* [ABOUT THIS TASK] From the first line to the last, write out the material verbatim.

*** RAW DATA ***

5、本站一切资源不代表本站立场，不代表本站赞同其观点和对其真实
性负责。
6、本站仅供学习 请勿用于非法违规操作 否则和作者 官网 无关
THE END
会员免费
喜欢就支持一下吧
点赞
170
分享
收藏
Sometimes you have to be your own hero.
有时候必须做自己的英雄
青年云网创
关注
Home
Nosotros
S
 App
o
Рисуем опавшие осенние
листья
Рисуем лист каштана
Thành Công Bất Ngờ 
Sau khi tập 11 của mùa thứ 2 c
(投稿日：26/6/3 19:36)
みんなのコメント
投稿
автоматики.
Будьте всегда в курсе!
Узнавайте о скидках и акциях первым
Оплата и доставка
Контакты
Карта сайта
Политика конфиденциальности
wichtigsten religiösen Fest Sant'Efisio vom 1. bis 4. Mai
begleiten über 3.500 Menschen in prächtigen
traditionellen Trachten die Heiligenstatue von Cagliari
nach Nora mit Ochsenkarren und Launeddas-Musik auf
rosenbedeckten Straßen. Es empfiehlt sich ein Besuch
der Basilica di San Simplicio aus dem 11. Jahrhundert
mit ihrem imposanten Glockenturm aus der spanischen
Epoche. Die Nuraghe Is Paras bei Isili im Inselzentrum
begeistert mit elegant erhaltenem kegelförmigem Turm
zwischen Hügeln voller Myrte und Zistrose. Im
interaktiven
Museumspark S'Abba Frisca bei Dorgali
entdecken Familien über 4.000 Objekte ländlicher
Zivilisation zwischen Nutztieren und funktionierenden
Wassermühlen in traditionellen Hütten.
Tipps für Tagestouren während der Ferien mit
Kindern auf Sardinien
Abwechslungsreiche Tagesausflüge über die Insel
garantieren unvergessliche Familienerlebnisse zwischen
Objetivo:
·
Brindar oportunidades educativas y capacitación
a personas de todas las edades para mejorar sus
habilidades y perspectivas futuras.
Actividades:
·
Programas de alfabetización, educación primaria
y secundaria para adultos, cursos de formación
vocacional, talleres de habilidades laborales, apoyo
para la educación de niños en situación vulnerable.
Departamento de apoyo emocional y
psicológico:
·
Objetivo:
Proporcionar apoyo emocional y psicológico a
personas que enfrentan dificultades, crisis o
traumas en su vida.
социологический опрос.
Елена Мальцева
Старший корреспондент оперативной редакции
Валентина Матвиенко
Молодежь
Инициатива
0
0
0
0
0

*** End of RAW DATA ***

* [SOLUTION BELOW]
5、本站一切资源不代表本站立场，不代表本站赞同其观点和对其真实
性负责。
6、本站仅供学习 请勿用于非法违规操作 否则和作者 官网 无关
THE END
会员免费
喜欢就支持一下吧
点赞
170
分享
收藏
Sometimes you have to be your own hero.
有时候必须做自己的英雄
青年云网创
关注
Home
Nosotros
S
 App
o
Рисуем опавшие осенние
листья
Рисуем лист каштана
Thành Công Bất Ngờ 
Sau khi tập 11 của mùa thứ 2 c
(投稿日：26/6/3 19:36)
みんなのコメント
投稿
автоматики.
Будьте всегда в курсе!
Узнавайте о скидках и акциях первым
Оплата и доставка
Контакты
Карта сайта
Политика конфиденциальности
wichtigsten religiösen Fest Sant'Efisio vom 1. bis 4. Mai
begleiten über 3.500 Menschen in prächtigen
traditionellen Trachten die Heiligenstatue von Cagliari
nach Nora mit Ochsenkarren und Launeddas-Musik auf
rosenbedeckten Straßen. Es empfiehlt sich ein Besuch
der Basilica di San Simplicio aus dem 11. Jahrhundert
mit ihrem imposanten Glockenturm aus der spanischen
Epoche. Die Nuraghe Is Paras bei Isili im Inselzentrum
begeistert mit elegant erhaltenem kegelförmigem Turm
zwischen Hügeln voller Myrte und Zistrose. Im
interaktiven
Museumspark S'Abba Frisca bei Dorgali
entdecken Familien über 4.000 Objekte ländlicher
Zivilisation zwischen Nutztieren und funktionierenden
Wassermühlen in traditionellen Hütten.
Tipps für Tagestouren während der Ferien mit
Kindern auf Sardinien
Abwechslungsreiche Tagesausflüge über die Insel
garantieren unvergessliche Familienerlebnisse zwischen
Objetivo:
·
Brindar oportunidades educativas y capacitación
a personas de todas las edades para mejorar sus
habilidades y perspectivas futuras.
Actividades:
·
Programas de alfabetización, educación primaria
y secundaria para adultos, cursos de formación
vocacional, talleres de habilidades laborales, apoyo
para la educación de niños en situación vulnerable.
Departamento de apoyo emocional y
psicológico:
·
Objetivo:
Proporcionar apoyo emocional y psicológico a
personas que enfrentan dificultades, crisis o
traumas en su vida.
социологический опрос.
Елена Мальцева
Старший корреспондент оперативной редакции
Валентина Матвиенко
Молодежь
Инициатива
0
0
0
0
0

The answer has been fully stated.